General Petraeus warned Washington that American casualties would increase once the US began fighting a war again in Iraq instead of conducting mostly policing operations. He may have put it a little more diplomatically but that was the gist.

Of course higher casualties in a war are not necessarily evidence a campaign is working. But there is enough evidence from numerous quarters that the new counterinsurgency strategy, in combination with the additional troops, is turning the tide. Yet Matzzie rejects all eyewitness accounts to this effect, saying that visitors are only treated to a show.

True, you have to be embedded to get a good look at what's happening in Iraq, but Der Spiegel was able to choose which regions their embed examined. Their reporter brought back accounts that comport with recent accounts of Democrat (and GOP) visitors to Iraq, who see evidence that the surge is working.

Matzzie twisted two other facts to argue the surge isn't working:
The second fact we need to look at is, Iraqi parliament on vacation. No political reconciliation in the country. [...]

The third point we need to look at: the Iraqi cabinet, 38 cabinet ministers, 17 of the 38 cabinet ministers are boycotting the government. They‘re not showing up for work. [...]

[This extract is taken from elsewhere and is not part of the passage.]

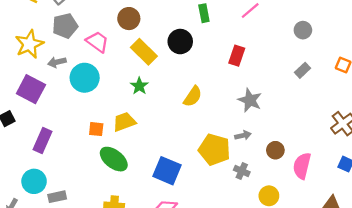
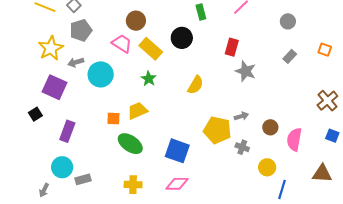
pink trapezoid: (97, 42) -> (122, 44), moved
gray star: (250, 100) -> (246, 71), moved

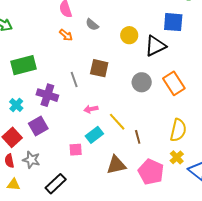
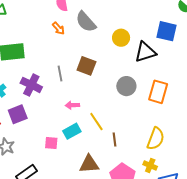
gray semicircle: (92, 25) -> (86, 22), size x1.6
orange rectangle: (174, 83) -> (158, 92), turned 40
yellow cross: (177, 157) -> (150, 165), turned -32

The point of the surge was to force the Iraqi government to make progress.
No, the point of the surge was to beat back the insurgents, who had run away with Iraq during the years the US military played cop. Instead of confronting this bleak situation head-on, Congress -- under fire from American voters about the disaster in Iraq -- reasoned in stepwise fashion about the surge:

They expected that the upshot of military progress during the surge would translate to giving Iraq's government a breather from violence. And from there, the belief was that with more security there could be conciliation between the sects.

MoveOn has clearly kicked out the steps; they read the surge as a failure because Iraq's government is in deep trouble.

MoveOn and the Democrats supporting their position need to keep in mind that no amount of political conciliation would have influenced al Qaeda's war in Iraq. No amount of conciliation would have influenced Iran's military actions in Iraq.

None of this means the US shouldn't push hard for conciliation but it's wrong to analyze the progress of the surge in terms of Baghdad's political problems. Indeed, the counterinsurgency has gone round Baghdad to work with regional players.

Does that mean Maliki's government is on the verge of collapse? Pundita's fav NBC war correspondent, Richard Engel, told NBC national news last night that he thinks so.